I sized up the sock I was knitting. While following a standard pattern—a one size fits all—I realized my almost-completed-sock would not fit my smaller-than-average foot. I thought about how the term sometimes can’t be taken literally, as for clothing, for example, or figuratively, like for a weight-loss program. I was reminded how “one size fits all” didn’t apply to memoir, too, after recently attending a writing organization event.
At the event, four published writers talked about their memoirs. What I really heard was how different was each story—the subject, why they wrote it, its structure. One author’s book was driven by hearing her mother’s stories about Poland and World War II and a half-sister. Anger, sadness and even grief seemed to have driven another author to write his story. One author wrote about her pilgrimage to Hungary.
Memories are the vehicle that allows a present writer to reflect on the past self. I thought how much a writers’ emotions, wrapped up in memories, drive their work. From anger, to sadness, to curiosity, to righting a wrong, or even clearing a long-held secret, there is no mold from which memoirs are made.
Memoir comes in many sizes and shapes. A memoirist is free of any assumed limitations, regardless of the reason to write memoir. A writer’s interpretation of experiences and conveyed meanings should not be called to fit into a box—a space with defined borders—but by digging deep inside to find freedom to interpret and to convey in the most compelling way without questioning if he or she has remained in the box.
If you want to write a memoir and just can’t seem to get started, or are currently writing one, consider the following where one size doesn’t fit all.
- Writing a memoir is not a competition. You are not called to write your memoir just because you feel you could write one just like the one you read.
- Structures vary. You may weave yourself into a historical piece of narration. My memoir, for example, is theme-driven—finding home, our places to be, and how a birch tree helped me to do that.
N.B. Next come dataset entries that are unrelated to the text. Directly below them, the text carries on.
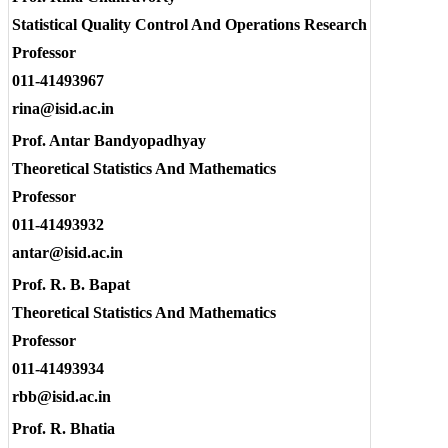
Statistical Quality Control And Operations Research
Professor
011-41493967
rina@isid.ac.in
Prof. Antar Bandyopadhyay
Theoretical Statistics And Mathematics
Professor
011-41493932
antar@isid.ac.in
Prof. R. B. Bapat
Theoretical Statistics And Mathematics
Professor
011-41493934
rbb@isid.ac.in
Prof. R. Bhatia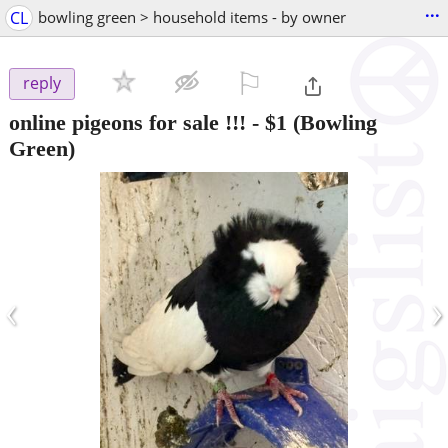
...
CL
bowling green > household items - by owner
⚐

reply
online pigeons for sale !!!
-
$1
(Bowling
Green)
‹
›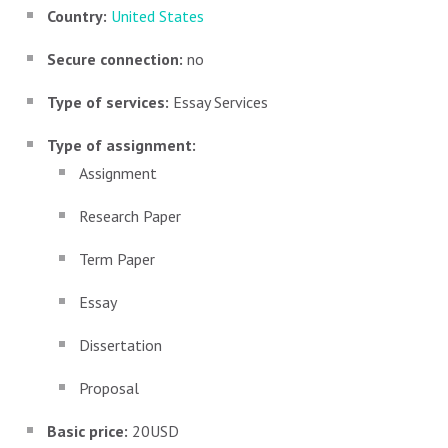
Country:
United States
Secure connection:
no
Type of services:
Essay Services
Type of assignment:
Assignment
Research Paper
Term Paper
Essay
Dissertation
Proposal
Basic price:
20USD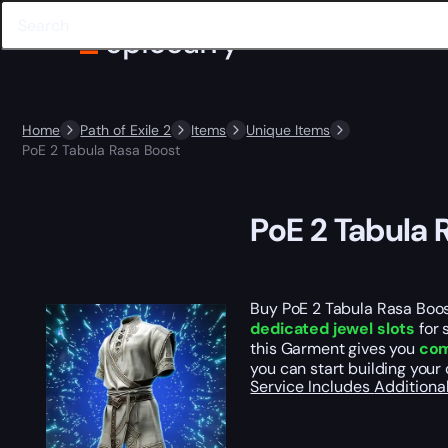
Home
Path of Exile 2
Items
Unique Items
PoE 2 Tabula Rasa Boost
PoE 2 Tabula 
Buy PoE 2 Tabula Rasa Boos
dedicated jewel slots
for 
this Garment gives you
com
you can start building your
Service Includes
Additiona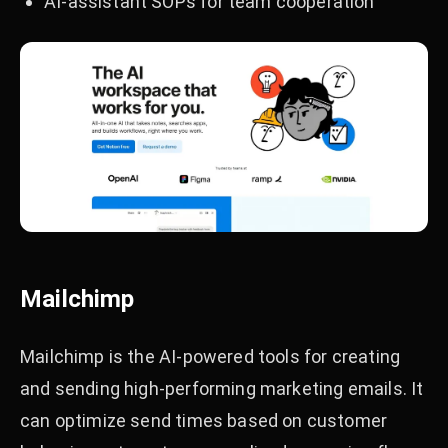
AI-assistant SOPs for team cooperation
Mailchimp
Mailchimp is the AI-powered tools for creating
and sending high-performing marketing emails. It
can optimize send times based on customer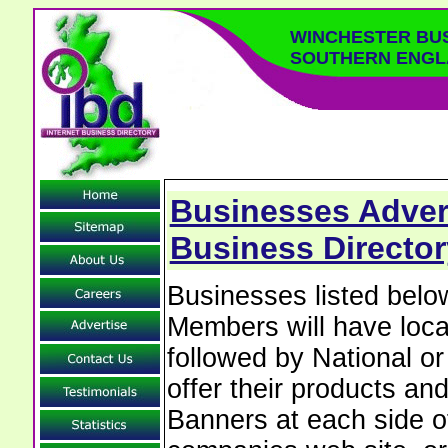
WINCHESTER BU
SOUTHERN ENGL
Businesses Advert
Business Directo
Businesses listed bel
Members will have local
followed by National o
offer their products and
Banners at each side of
One panelist’s book comprises essays tied together by a central theme.
- There are no right answers. Though you may conclude that anger or sadness or even grief drove an author to write his story, you may be writing your memoir out of gratitude or homage or just plain love of perhaps your adoptive family.
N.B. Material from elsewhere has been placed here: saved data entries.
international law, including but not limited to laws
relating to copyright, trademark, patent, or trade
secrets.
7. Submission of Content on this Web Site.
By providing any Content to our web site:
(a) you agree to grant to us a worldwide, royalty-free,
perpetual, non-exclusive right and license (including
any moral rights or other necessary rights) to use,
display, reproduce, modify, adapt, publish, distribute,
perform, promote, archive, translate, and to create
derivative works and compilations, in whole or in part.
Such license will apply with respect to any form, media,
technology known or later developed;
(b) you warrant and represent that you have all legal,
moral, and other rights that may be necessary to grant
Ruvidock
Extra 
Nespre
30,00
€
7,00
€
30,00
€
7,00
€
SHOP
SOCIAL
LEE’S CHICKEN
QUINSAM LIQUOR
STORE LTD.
- There are plenty of seats at the table. Though the marketplace is filled with memoir, if you are driven enough to write your story, then someone else will feel compelled to read it. Just browse the memoir/autobiography section at your local bookstore. Notice what makes the memoirs different. But they all have a spot on the shelf, don’t they?
- Your work will not please all readers all the time. Readers will be drawn in infinite ways to different memoirs. What type of memoir do you like to read? Would you want to read your own memoir? Do you actually like your own book? Is it your best work? Is it your best fit?
Memoirs are not called to conformity. They are creative, learned reflections of nuggets of humanity and meaning. There are endless ways to execute stories, but the takeaway is one size does not fit all memoirs . . . or socks either!